## PROBLEM STATEMENT
Read the lines below, and copy any that contain the string "named".

## ENTRIES SUPPLIED
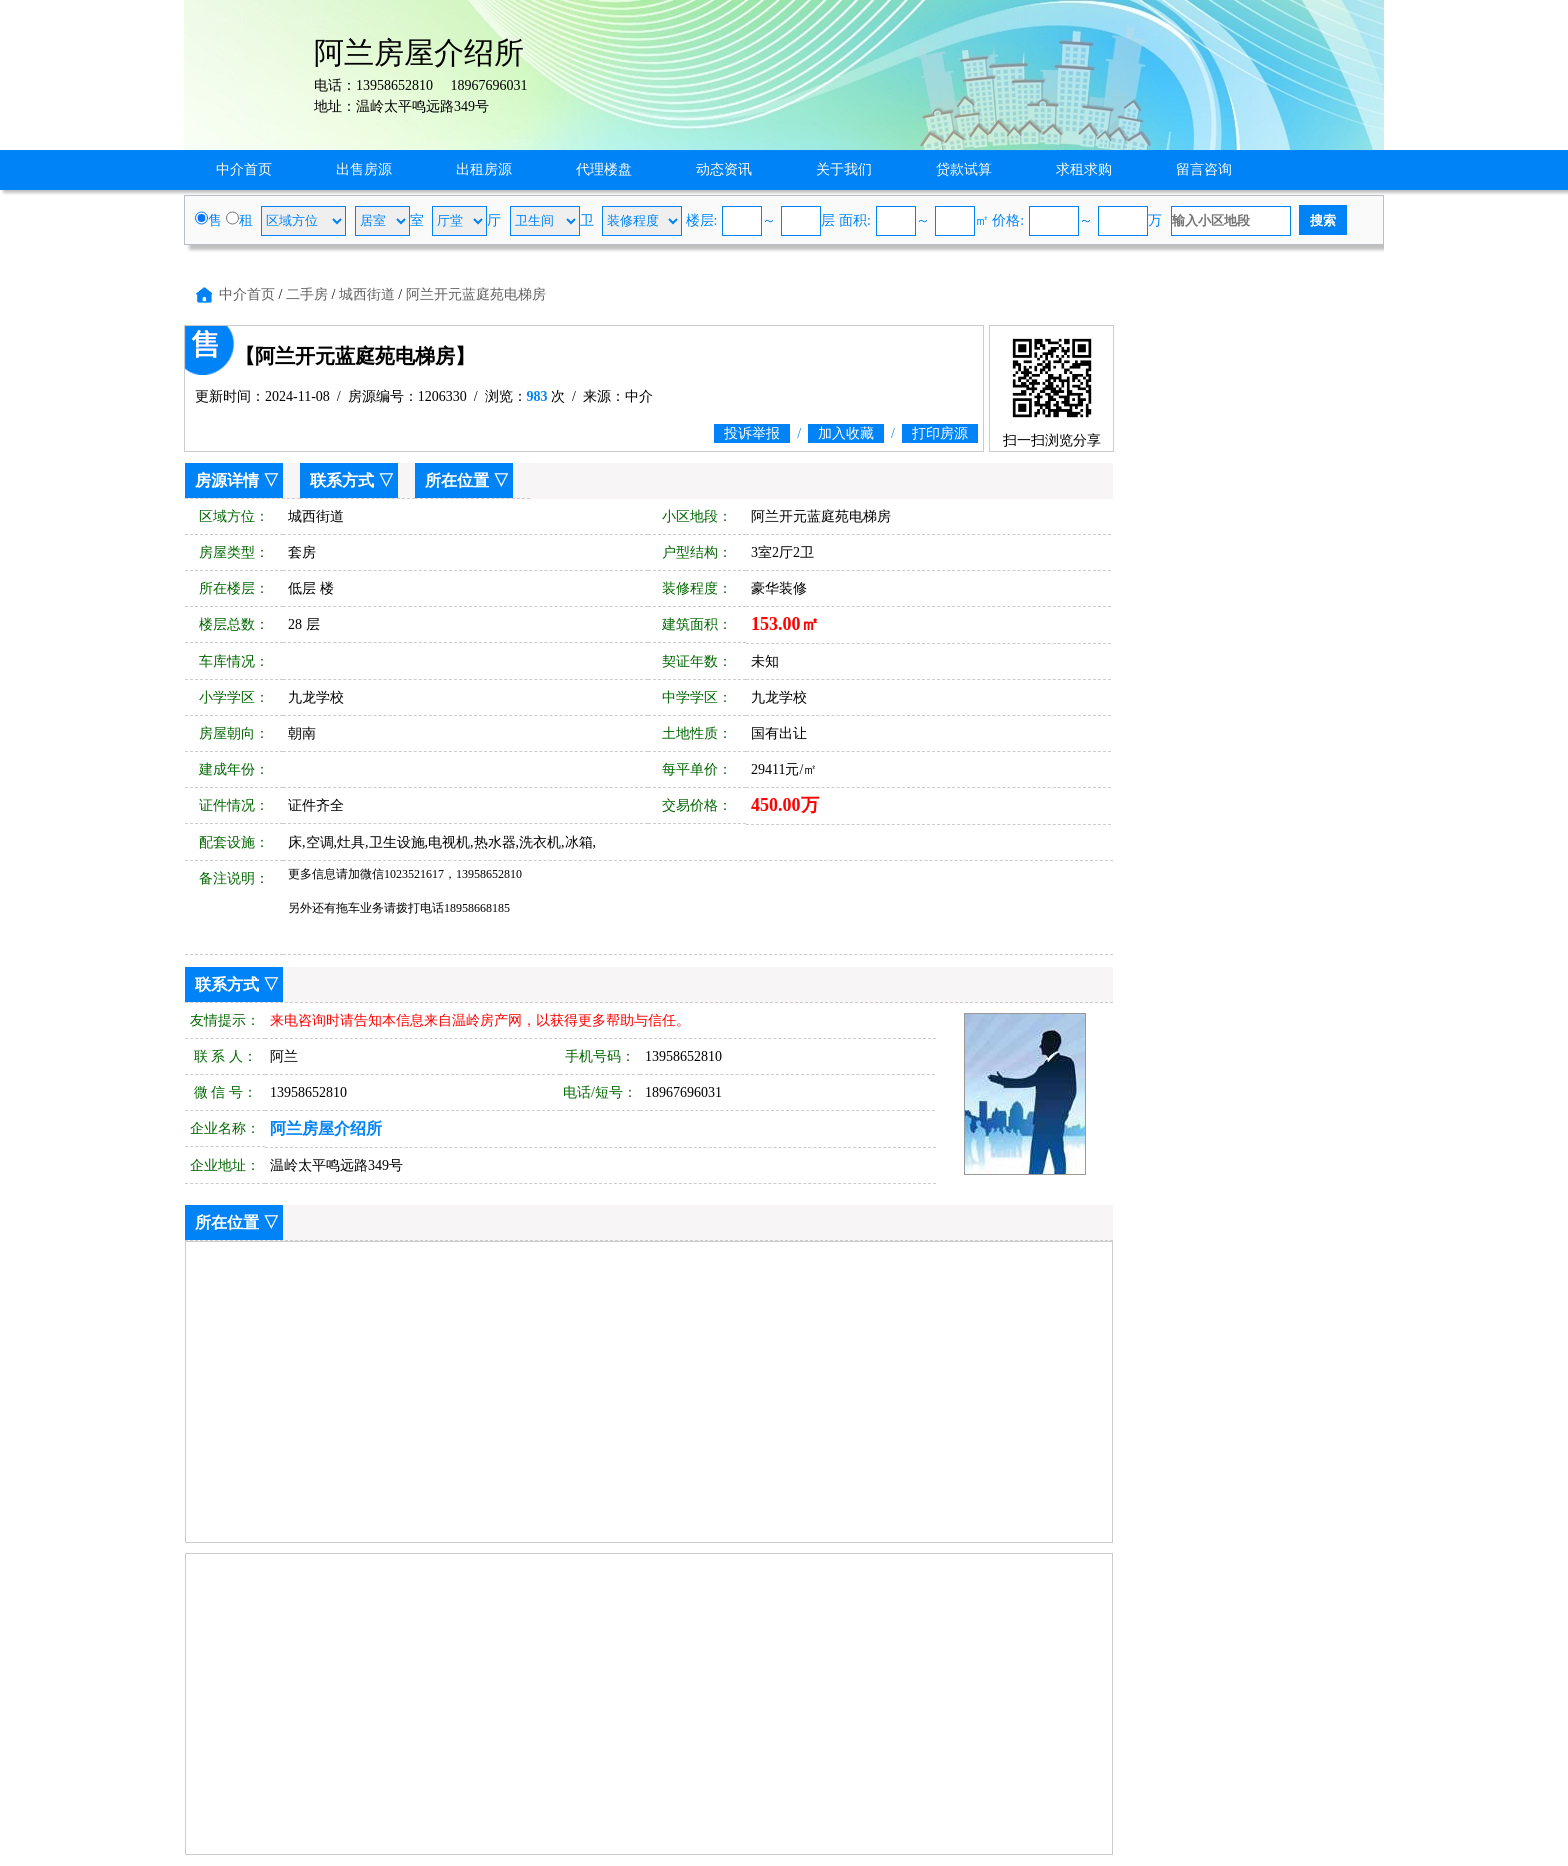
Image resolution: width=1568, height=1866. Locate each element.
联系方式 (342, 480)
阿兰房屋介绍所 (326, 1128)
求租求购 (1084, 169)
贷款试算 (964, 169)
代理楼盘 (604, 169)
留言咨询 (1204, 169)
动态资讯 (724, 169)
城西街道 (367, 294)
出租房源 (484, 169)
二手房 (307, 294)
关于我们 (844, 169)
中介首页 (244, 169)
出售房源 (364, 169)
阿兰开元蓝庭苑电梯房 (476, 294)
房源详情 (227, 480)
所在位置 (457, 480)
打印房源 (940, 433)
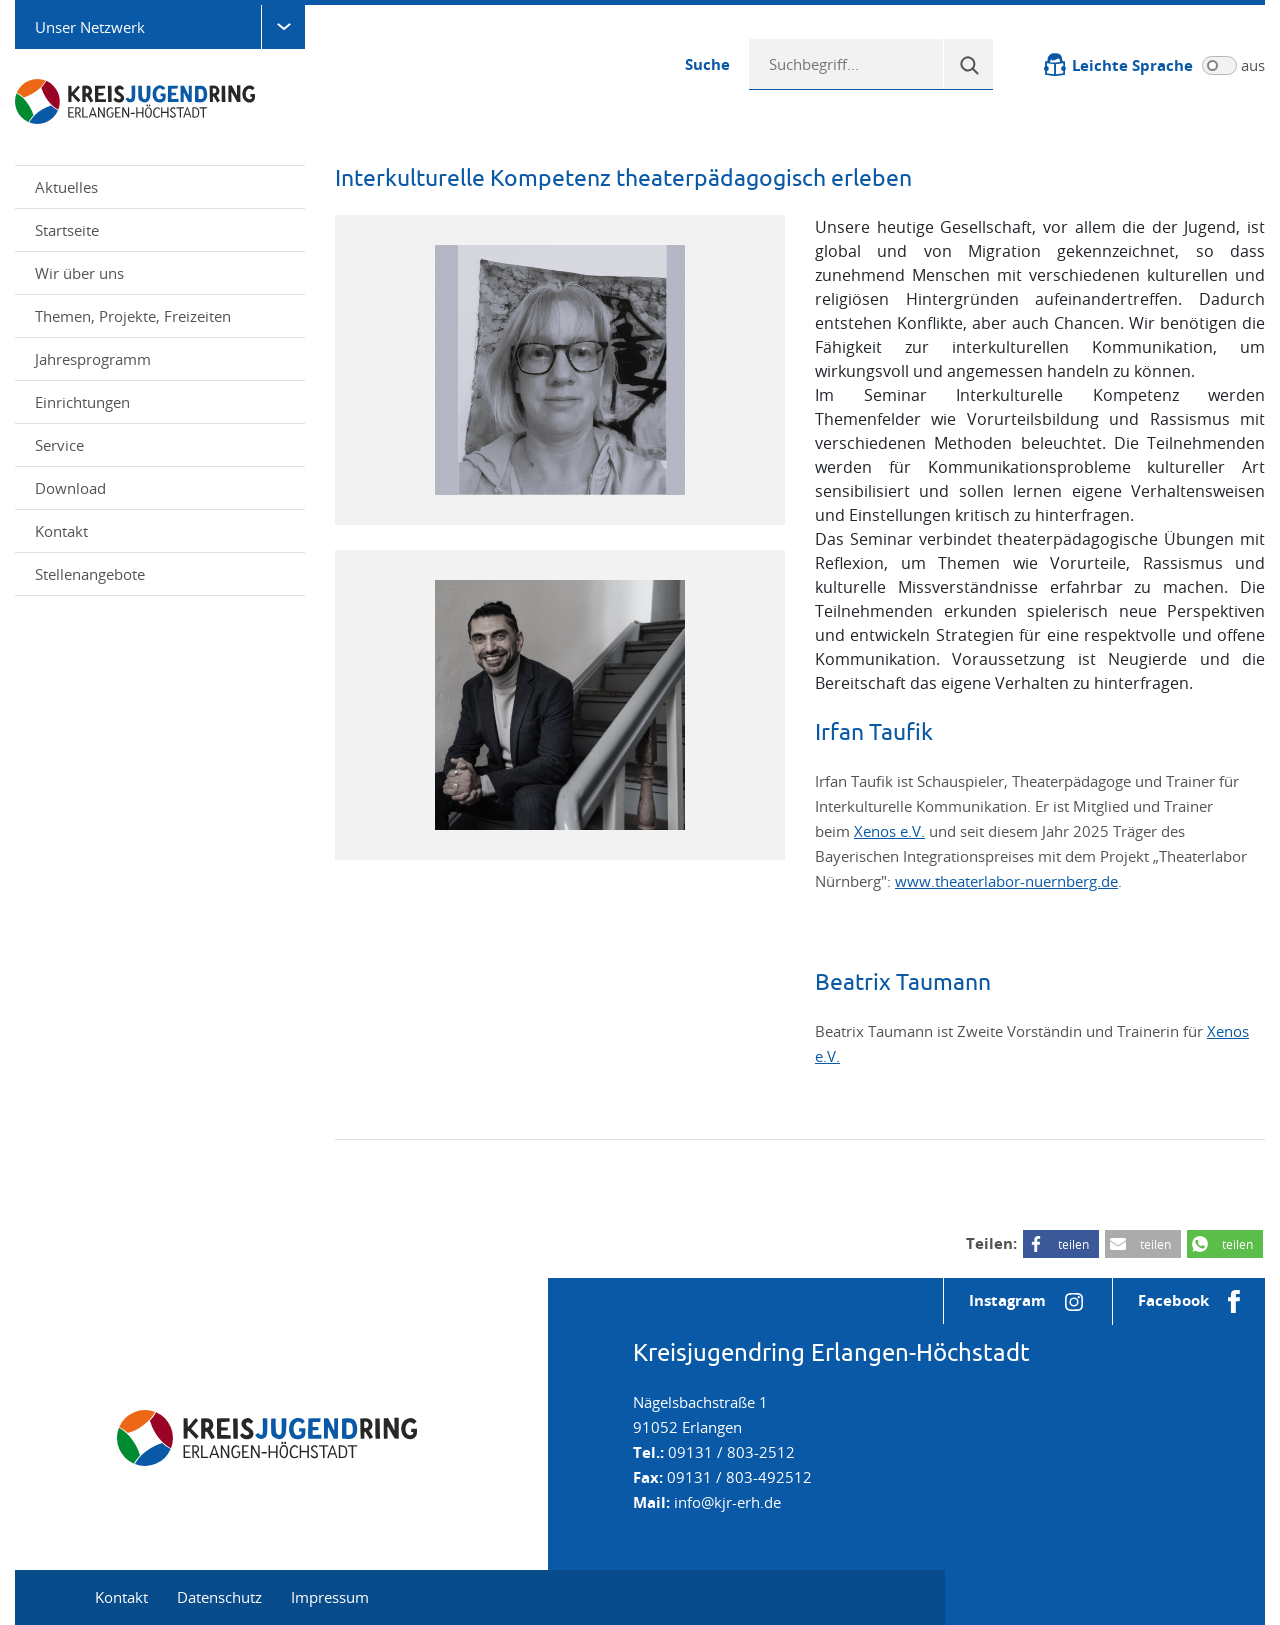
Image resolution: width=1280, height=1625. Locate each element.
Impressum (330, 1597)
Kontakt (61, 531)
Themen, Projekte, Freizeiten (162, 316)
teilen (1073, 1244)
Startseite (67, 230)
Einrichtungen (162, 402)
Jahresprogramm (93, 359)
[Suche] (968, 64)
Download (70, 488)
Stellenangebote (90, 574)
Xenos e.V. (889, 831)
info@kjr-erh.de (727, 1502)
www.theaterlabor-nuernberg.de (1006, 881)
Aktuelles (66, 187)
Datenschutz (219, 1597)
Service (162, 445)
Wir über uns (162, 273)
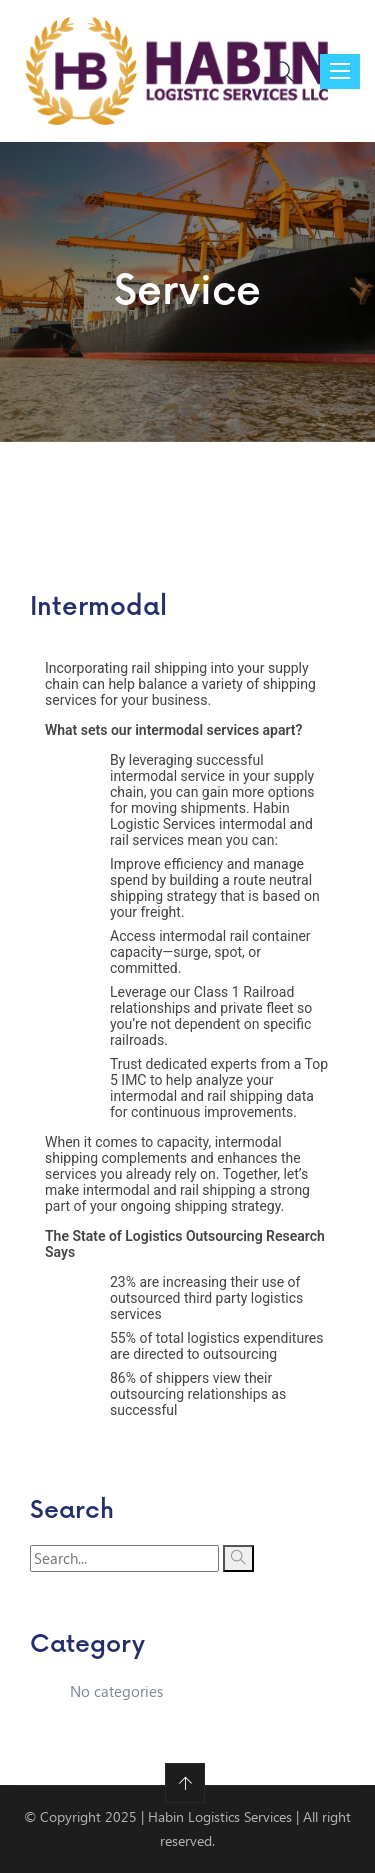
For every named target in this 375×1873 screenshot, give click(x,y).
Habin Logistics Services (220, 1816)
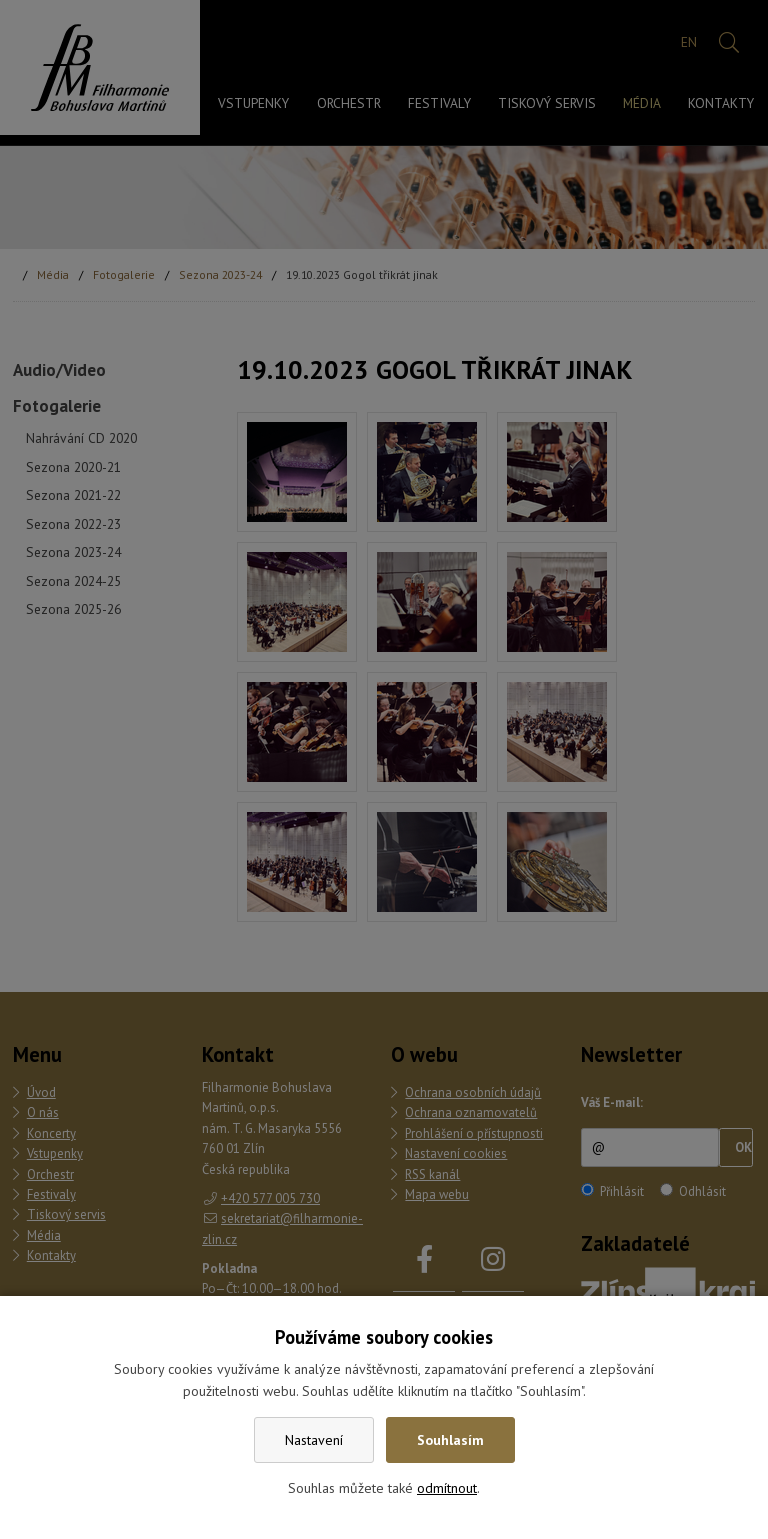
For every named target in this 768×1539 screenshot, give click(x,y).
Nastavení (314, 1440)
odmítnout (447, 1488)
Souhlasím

## TASK OUTPUT
For every named target in this 375×1873 screenshot, give click(x,y).
For every named target in this 768×1539 screenshot, give click(x,y).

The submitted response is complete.